### [WORKING DATA]
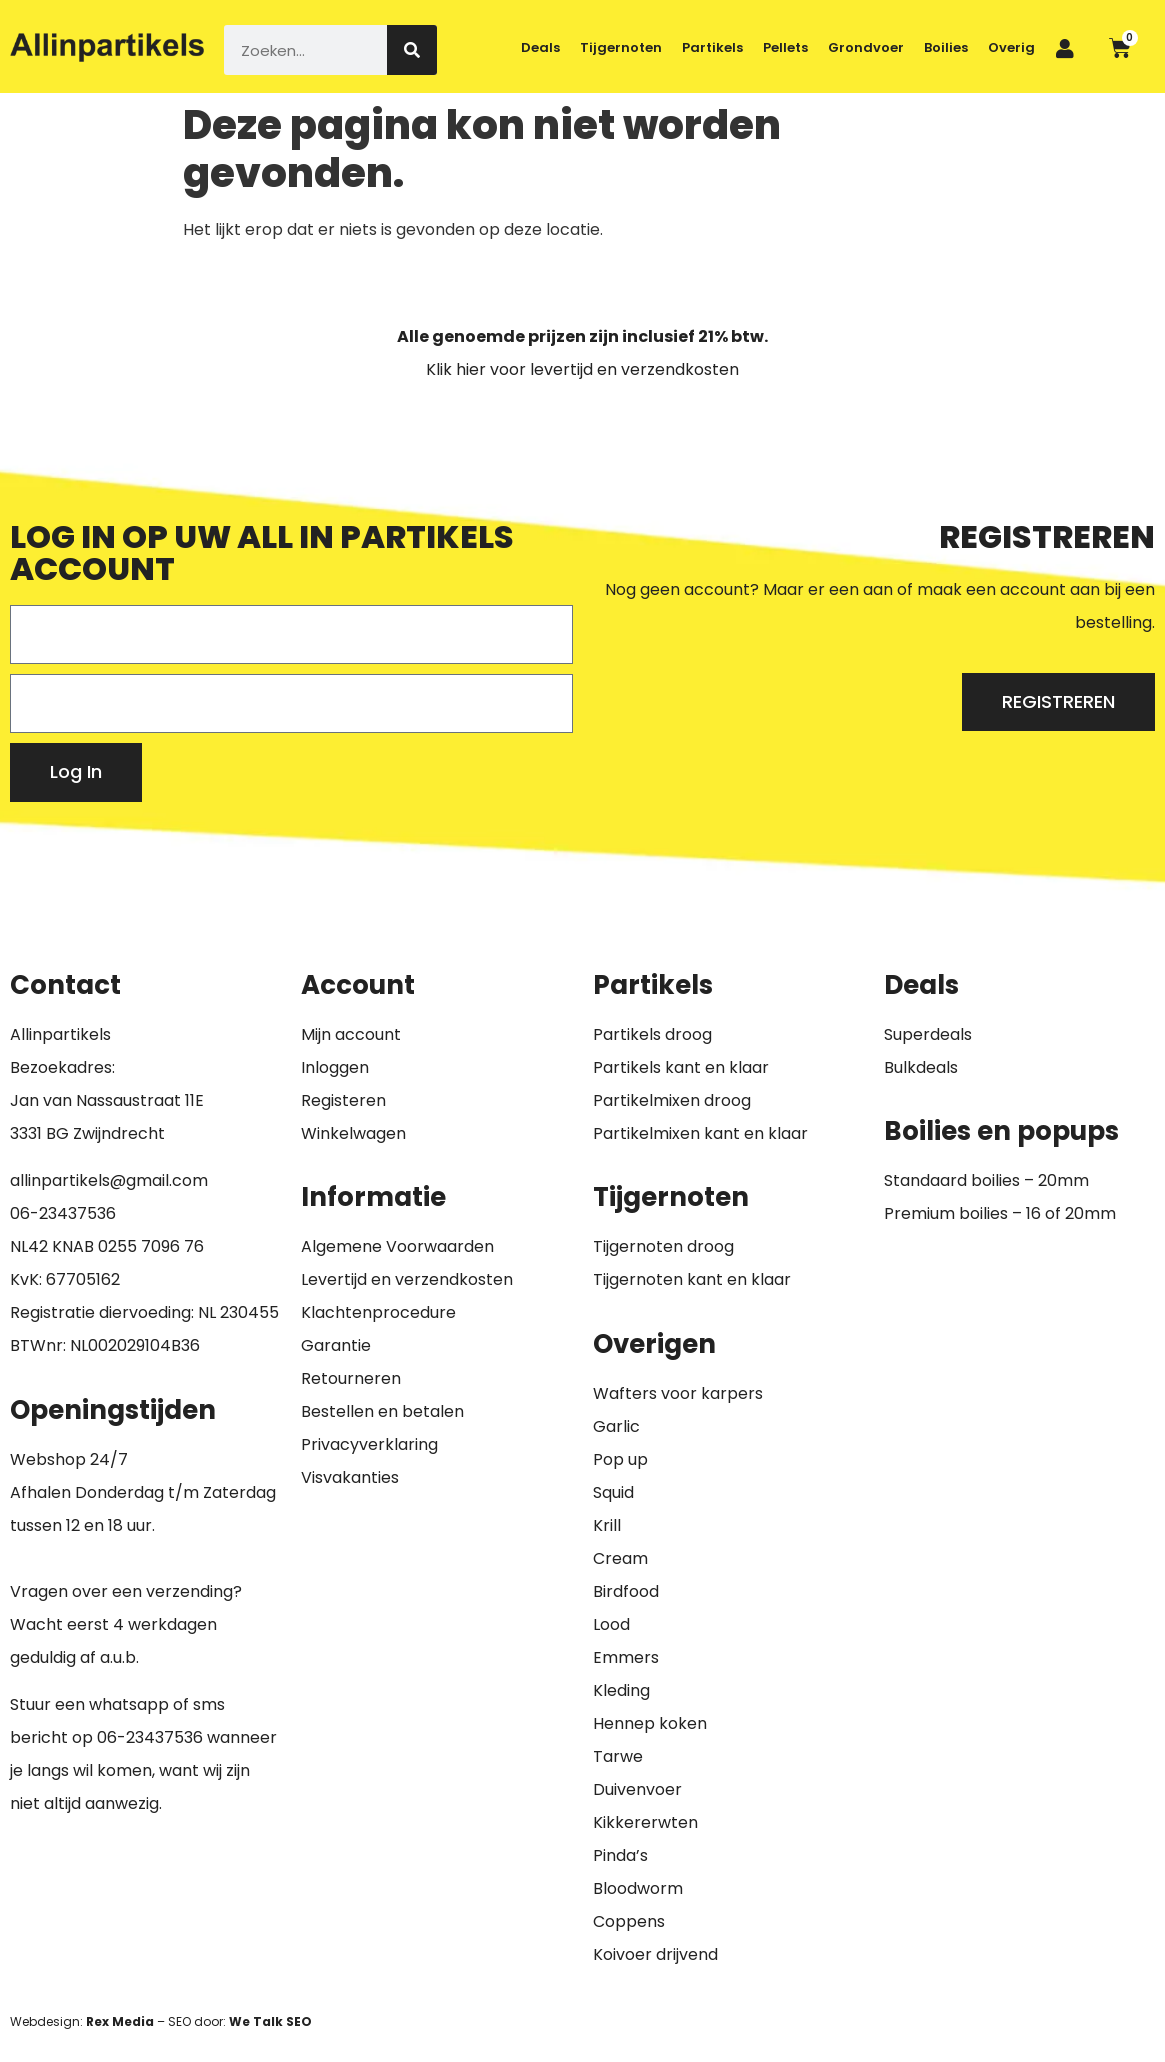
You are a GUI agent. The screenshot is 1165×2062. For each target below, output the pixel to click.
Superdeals (928, 1034)
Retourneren (351, 1378)
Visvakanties (350, 1477)
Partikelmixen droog (672, 1100)
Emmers (626, 1657)
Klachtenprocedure (378, 1312)
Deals (540, 47)
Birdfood (626, 1591)
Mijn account (351, 1034)
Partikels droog (652, 1034)
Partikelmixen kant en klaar (700, 1133)
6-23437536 (68, 1213)
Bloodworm (638, 1888)
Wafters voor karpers (678, 1393)
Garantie (336, 1345)
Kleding (621, 1690)
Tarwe (618, 1756)
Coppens (629, 1921)
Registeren (343, 1100)
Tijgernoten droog (663, 1246)
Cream (620, 1558)
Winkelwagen (353, 1133)
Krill (607, 1525)
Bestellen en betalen (382, 1411)
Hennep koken (650, 1723)
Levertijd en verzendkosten (407, 1279)
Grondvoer (866, 47)
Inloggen (335, 1067)
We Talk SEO (270, 2021)
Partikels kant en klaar (681, 1067)
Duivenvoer (637, 1789)
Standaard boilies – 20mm (986, 1180)
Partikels (712, 47)
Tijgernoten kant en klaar (692, 1279)
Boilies (946, 47)
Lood (611, 1624)
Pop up (620, 1459)
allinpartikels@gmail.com (109, 1180)
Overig (1011, 47)
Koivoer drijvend (655, 1954)
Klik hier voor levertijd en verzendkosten (582, 369)
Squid (613, 1492)
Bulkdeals (921, 1067)
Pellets (785, 47)
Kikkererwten (645, 1822)
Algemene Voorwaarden (397, 1246)
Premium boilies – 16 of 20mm (1000, 1213)
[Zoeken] (412, 50)
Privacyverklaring (369, 1444)
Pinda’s (620, 1855)
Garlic (616, 1426)
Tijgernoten (621, 47)
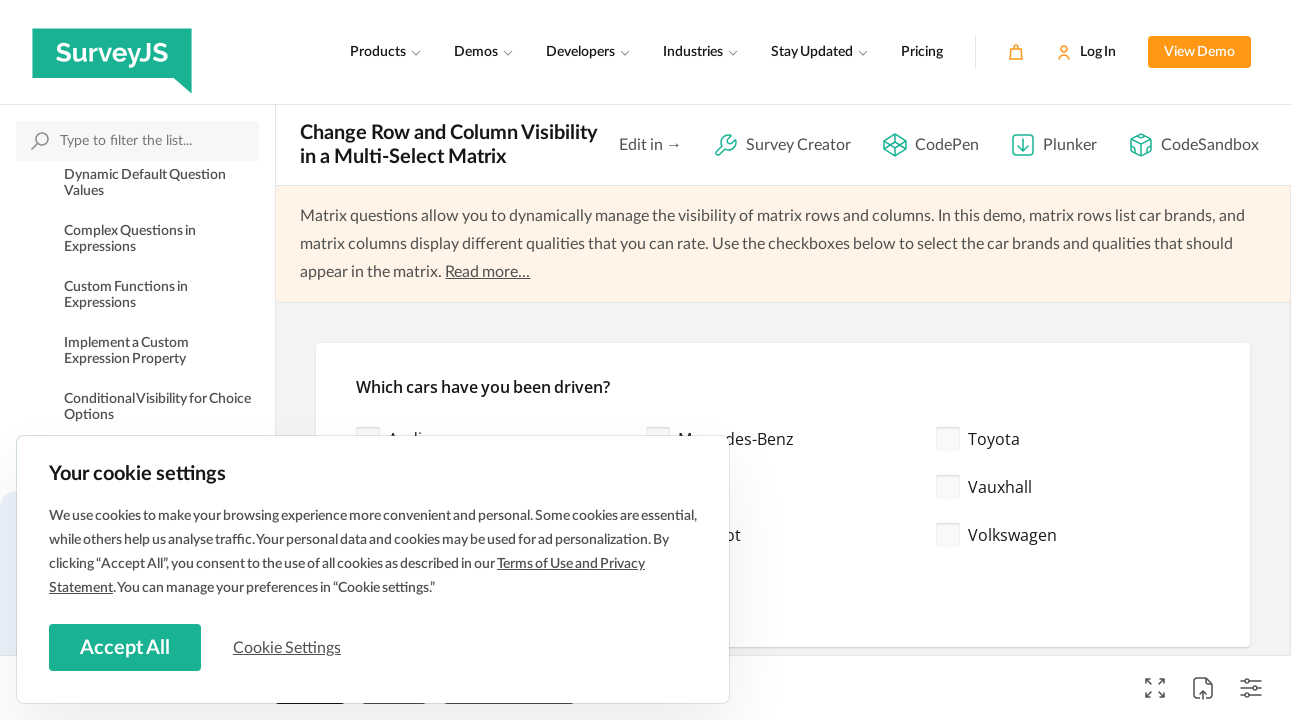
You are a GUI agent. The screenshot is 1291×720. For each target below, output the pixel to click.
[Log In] (1086, 52)
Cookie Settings (289, 647)
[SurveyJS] (112, 52)
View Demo (1199, 52)
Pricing (922, 52)
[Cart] (1016, 52)
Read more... (487, 272)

### [ACTIVITY]
Tally the lines of the listing that include "pixel". Nothing but the resulting number should be returned.

### [ANSWER BOX]
2